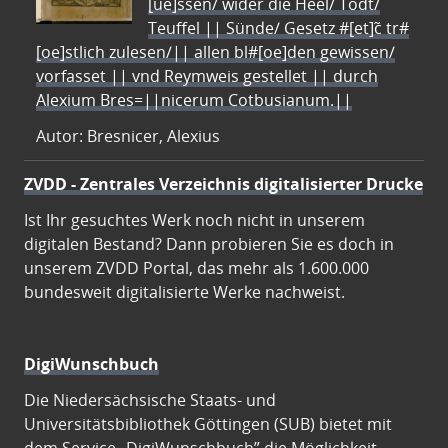
[ue]ssen/ wider die Heel/ Todt/
Teuffel || Sünde/ Gesetz #[et]c̃ tr#
[oe]stlich zulesen/|| allen bl#[oe]den gewissen/
vorfasset || vnd Reymweis gestellet || durch
Alexium Bres=||nicerum Cotbusianum.||
Autor: Bresnicer, Alexius
ZVDD - Zentrales Verzeichnis digitalisierter Drucke
Ist Ihr gesuchtes Werk noch nicht in unserem
digitalen Bestand? Dann probieren Sie es doch in
unserem ZVDD Portal, das mehr als 1.600.000
bundesweit digitalisierte Werke nachweist.
DigiWunschbuch
Die Niedersächsische Staats- und
Universitätsbibliothek Göttingen (SUB) bietet mit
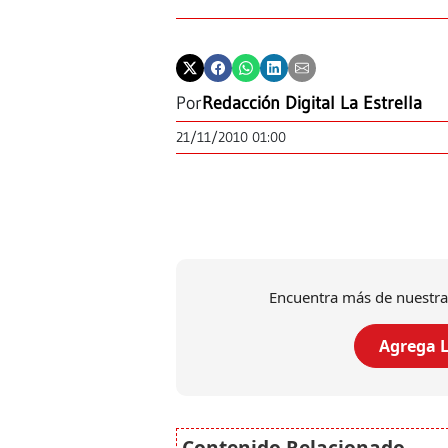
Por
Redacción Digital La Estrella
21/11/2010 01:00
Encuentra más de nuestra
Agrega L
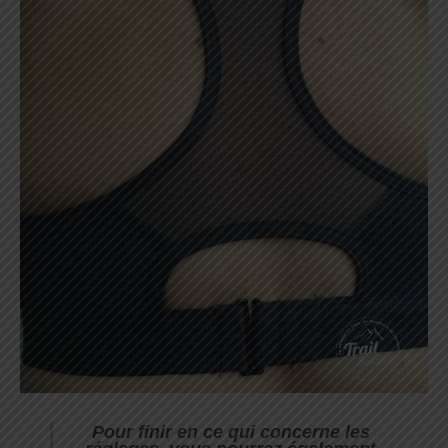
Pour finir en ce qui concerne les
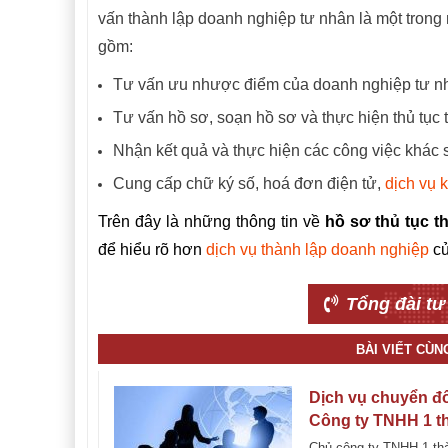
vấn thành lập doanh nghiệp tư nhân là một trong 
gồm:
Tư vấn ưu nhược điểm của doanh nghiệp tư n
Tư vấn hồ sơ, soạn hồ sơ và thực hiện thủ tục
Nhận kết quả và thực hiện các công việc khác
Cung cấp chữ ký số, hoá đơn điện tử,
dịch vụ 
Trên đây là những thông tin về
hồ sơ thủ tục t
để hiểu rõ hơn
dịch vụ thành lập doanh nghiệp
củ
Tổng đài tư
BÀI VIẾT CÙ
Dịch vụ chuyển đổ
Công ty TNHH 1 t
viên thành Công t
Chủ công ty TNHH 1 th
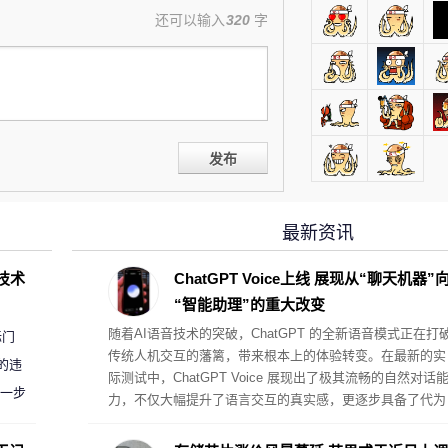
还可以输入
320
字
发布
最新资讯
D技术
ChatGPT Voice上线 展现从“聊天机器”
“智能助理”的重大改变
随着AI语音技术的突破，ChatGPT 的全新语音模式正在打
标门
传统人机交互的藩篱，带来根本上的体验转变。在最新的实
的违
际测试中，ChatGPT Voice 展现出了极其流畅的自然对话
进一步
力，不仅大幅提升了语言交互的真实感，更逐步具备了代为
执行复杂桌面任务的真助理属性。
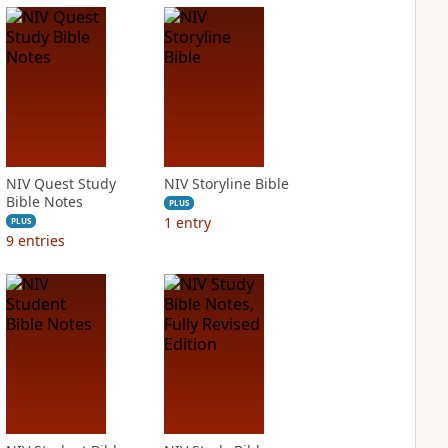
NIV Quest Study
NIV Storyline Bible
Bible Notes
PLUS
1
entry
PLUS
9
entries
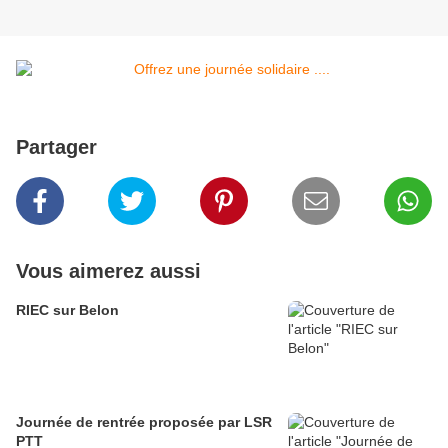
Partager
Vous aimerez aussi
RIEC sur Belon
Journée de rentrée proposée par LSR
PTT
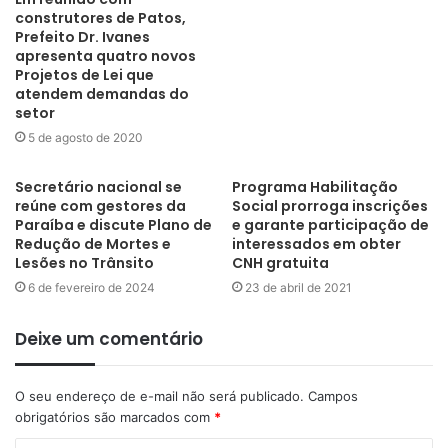
construtores de Patos,
Prefeito Dr. Ivanes
apresenta quatro novos
Projetos de Lei que
atendem demandas do
setor
5 de agosto de 2020
Secretário nacional se
Programa Habilitação
reúne com gestores da
Social prorroga inscrições
Paraíba e discute Plano de
e garante participação de
Redução de Mortes e
interessados em obter
Lesões no Trânsito
CNH gratuita
6 de fevereiro de 2024
23 de abril de 2021
Deixe um comentário
O seu endereço de e-mail não será publicado.
Campos
obrigatórios são marcados com
*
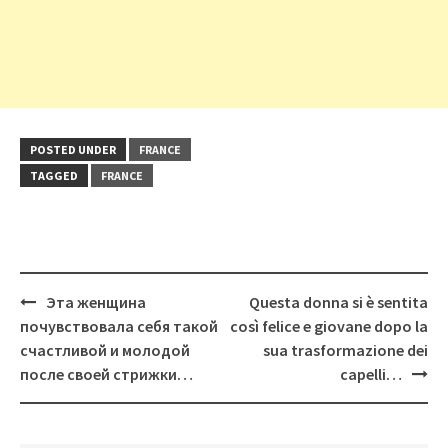
POSTED UNDER
FRANCE
TAGGED
FRANCE
Post
Эта женщина
Questa donna si è sentita
navigation
почувствовала себя такой
così felice e giovane dopo la
счастливой и молодой
sua trasformazione dei
после своей стрижки…
capelli…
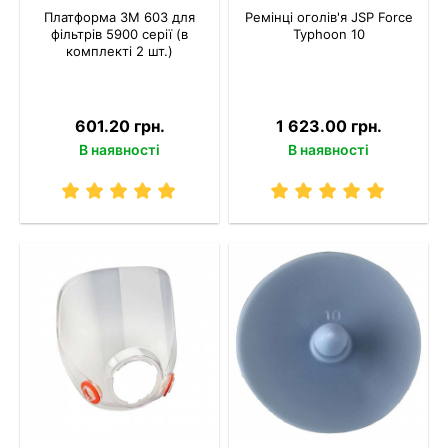
Платформа 3M 603 для
Ремінці оголів'я JSP Force
фільтрів 5900 серії (в
Typhoon 10
комплекті 2 шт.)
601.20 грн.
1 623.00 грн.
В наявності
В наявності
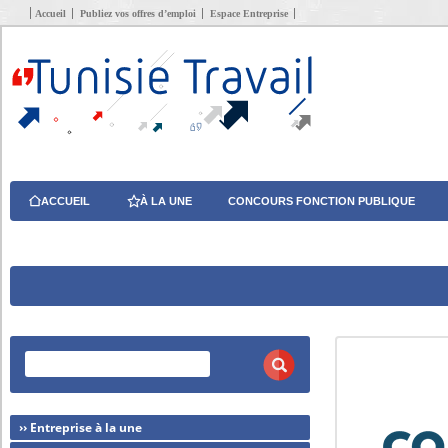
Accueil
Publiez vos offres d’emploi
Espace Entreprise
ACCUEIL
À LA UNE
CONCOURS FONCTION PUBLIQUE
›› Entreprise à la une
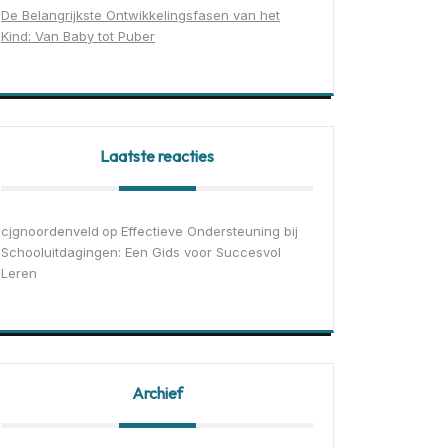
De Belangrijkste Ontwikkelingsfasen van het
Kind: Van Baby tot Puber
Laatste reacties
cjgnoordenveld
Effectieve Ondersteuning bij
op
Schooluitdagingen: Een Gids voor Succesvol
Leren
Archief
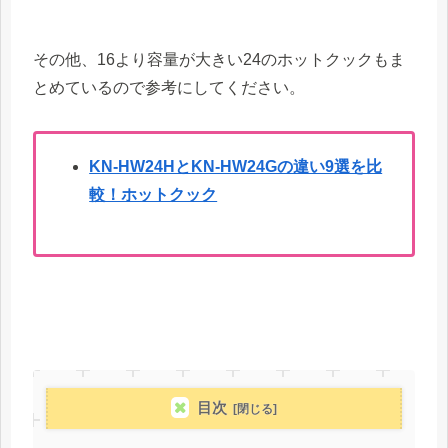
その他、16より容量が大きい24のホットクックもま
とめているので参考にしてください。
KN-HW24HとKN-HW24Gの違い9選を比
較！ホットクック
目次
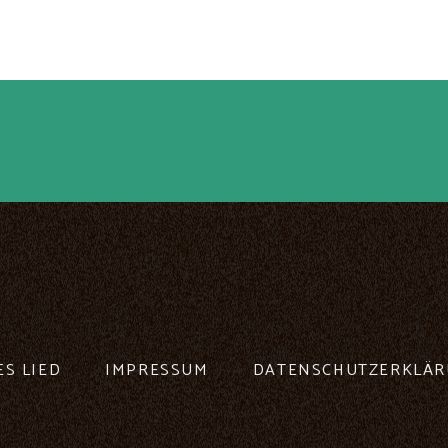
ES LIED
IMPRESSUM
DATENSCHUTZERKLÄ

++++++

• _PROBLEM TO SOLVE_: For this exercise, transcribe the data exactly but without its pictures.

• _EXERCISE OUTPUT_:
[ue]ssen/ wider die Heel/ Todt/
Teuffel || Sünde/ Gesetz #[et]c̃ tr#
[oe]stlich zulesen/|| allen bl#[oe]den gewissen/
vorfasset || vnd Reymweis gestellet || durch
Alexium Bres=||nicerum Cotbusianum.||
Autor: Bresnicer, Alexius
ZVDD - Zentrales Verzeichnis digitalisierter Drucke
Ist Ihr gesuchtes Werk noch nicht in unserem
digitalen Bestand? Dann probieren Sie es doch in
unserem ZVDD Portal, das mehr als 1.600.000
bundesweit digitalisierte Werke nachweist.
DigiWunschbuch
Die Niedersächsische Staats- und
Universitätsbibliothek Göttingen (SUB) bietet mit
Por
Redacción Digital La Estrella
21/11/2010 01:00
Encuentra más de nuestra
Agrega L
Pour finir en ce qui concerne les
vấn thành lập doanh nghiệp tư nhân là một trong 
gồm:
Tư vấn ưu nhược điểm của doanh nghiệp tư n
Tư vấn hồ sơ, soạn hồ sơ và thực hiện thủ tục
Nhận kết quả và thực hiện các công việc khác
Cung cấp chữ ký số, hoá đơn điện tử,
dịch vụ 
Trên đây là những thông tin về
hồ sơ thủ tục t
để hiểu rõ hơn
dịch vụ thành lập doanh nghiệp
củ
Tổng đài tư
BÀI VIẾT CÙ
Dịch vụ chuyển đổ
Công ty TNHH 1 t
viên thành Công t
Chủ công ty TNHH 1 th
还可以输入
320
字
发布
最新资讯
D技术
ChatGPT Voice上线 展现从“聊天机器”
“智能助理”的重大改变
随着AI语音技术的突破，ChatGPT 的全新语音模式正在打
标门
传统人机交互的藩篱，带来根本上的体验转变。在最新的实
的违
际测试中，ChatGPT Voice 展现出了极其流畅的自然对话
进一步
力，不仅大幅提升了语言交互的真实感，更逐步具备了代为
执行复杂桌面任务的真助理属性。
NIV Quest Study
NIV Storyline Bible
Bible Notes
PLUS
1
entry
PLUS
9
entries
Partager
Vous aimerez aussi
RIEC sur Belon
Journée de rentrée proposée par LSR
PTT
construtores de Patos,
Prefeito Dr. Ivanes
apresenta quatro novos
Projetos de Lei que
atendem demandas do
setor
5 de agosto de 2020
Secretário nacional se
Programa Habilitação
reúne com gestores da
Social prorroga inscrições
Paraíba e discute Plano de
e garante participação de
Redução de Mortes e
interessados em obter
Lesões no Trânsito
CNH gratuita
6 de fevereiro de 2024
23 de abril de 2021
Deixe um comentário
O seu endereço de e-mail não será publicado.
Campos
obrigatórios são marcados com
*
POSTED UNDER
FRANCE
TAGGED
FRANCE
Post
Эта женщина
Questa donna si è sentita
navigation
почувствовала себя такой
così felice e giovane dopo la
счастливой и молодой
sua trasformazione dei
после своей стрижки…
capelli…
Платформа 3M 603 для
Ремінці оголів'я JSP Force
фільтрів 5900 серії (в
Typhoon 10
комплекті 2 шт.)
601.20 грн.
1 623.00 грн.
В наявності
В наявності
Accueil
Publiez vos offres d’emploi
Espace Entreprise
ACCUEIL
À LA UNE
CONCOURS FONCTION PUBLIQUE
›› Entreprise à la une
De Belangrijkste Ontwikkelingsfasen van het
Kind: Van Baby tot Puber
Laatste reacties
cjgnoordenveld
Effectieve Ondersteuning bij
op
Schooluitdagingen: Een Gids voor Succesvol
Leren
Archief
その他、16より容量が大きい24のホットクックもま
とめているので参考にしてください。
KN-HW24HとKN-HW24Gの違い9選を比
較！ホットクック
目次
ES LIED
IMPRESSUM
DATENSCHUTZERKLÄ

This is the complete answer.